Supertrend Indicator: A Complete Guide for Indian Stock Market Traders

What is the Supertrend Indicator?

The Supertrend is a trend-following indicator that plots directly on the price chart and gives clear buy and sell signals through color changes. It is particularly popular among Indian traders because of its simplicity and the clean visual signals it generates — making it one of the most-used indicators on Zerodha Kite, Upstox, and Groww.

Unlike RSI or MACD which are plotted in a separate panel below the chart, Supertrend appears directly on the candlestick chart, making signals immediately visible. A green line below price means buy (uptrend); a red line above price means sell (downtrend).

How Supertrend is Calculated

Supertrend uses two parameters: ATR Period and Multiplier.

ATR Period Number of periods used to calculate ATR (Average True Range)
Multiplier Controls how far the band is from price (higher = fewer signals, less whipsaws)
Default Setting Period 7, Multiplier 3 — most commonly used in India
Upper Band [(High + Low) / 2] + (Multiplier x ATR) — used in downtrend
Lower Band [(High + Low) / 2] – (Multiplier x ATR) — used in uptrend
Key Mechanism: Supertrend switches from green (buy) to red (sell) when price closes below the lower band, and from red to green when price closes above the upper band.
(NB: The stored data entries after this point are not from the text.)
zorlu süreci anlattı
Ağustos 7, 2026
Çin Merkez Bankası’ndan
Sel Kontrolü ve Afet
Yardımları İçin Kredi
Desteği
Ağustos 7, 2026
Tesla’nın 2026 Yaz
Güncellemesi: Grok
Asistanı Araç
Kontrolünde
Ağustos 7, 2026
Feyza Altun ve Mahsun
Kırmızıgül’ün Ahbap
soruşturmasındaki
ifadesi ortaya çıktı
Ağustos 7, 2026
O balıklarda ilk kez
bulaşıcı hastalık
Reading Supertrend Signals

Buy Signal (Green Line Below Price)

When Supertrend turns green and appears below the price, it signals an uptrend. Traders should look for long (buy) opportunities and avoid shorting. The green line acts as a dynamic trailing stop-loss for long positions.
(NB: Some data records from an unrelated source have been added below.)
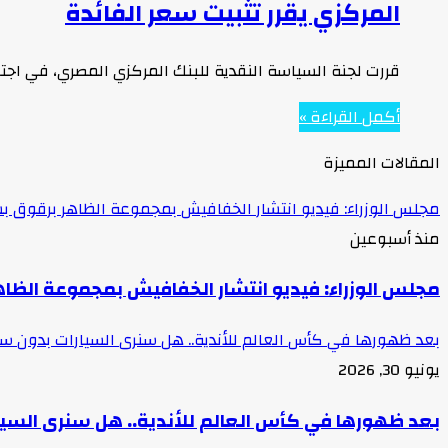
المركزي يقرر تثبيت سعر الفائدة
قررت لجنة السياسة النقدية للبنك المركزي المصري، في اجتماعها الأخير لعام 2023 يوم الخميس، الإبقاء 
أكمل القراءة »
المقالات المميزة
مجلس الوزراء: فيديو انتشار الخفافيش بمجموعة الظاهر برقوق بش
منذ أسبوعين
مجلس الوزراء: فيديو انتشار الخفافيش بمجموعة الظاه
بعد ظهورها في كأس العالم للأندية.. هل سنرى السيارات بدون 
يونيو 30, 2026
بعد ظهورها في كأس العالم للأندية.. هل سنرى السي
Sell Signal (Red Line Above Price)

When Supertrend turns red and appears above the price, it signals a downtrend. Traders should look for short (sell) opportunities and exit long positions. The red line acts as a trailing stop-loss for short positions.

Using Supertrend as a Trailing Stop-Loss

This is one of the most powerful applications of Supertrend in Indian markets. Once in a long trade, place your stop-loss at the Supertrend value and trail it upward as the trend continues. The Supertrend will flip to red only when the trend genuinely reverses — often locking in significant profits.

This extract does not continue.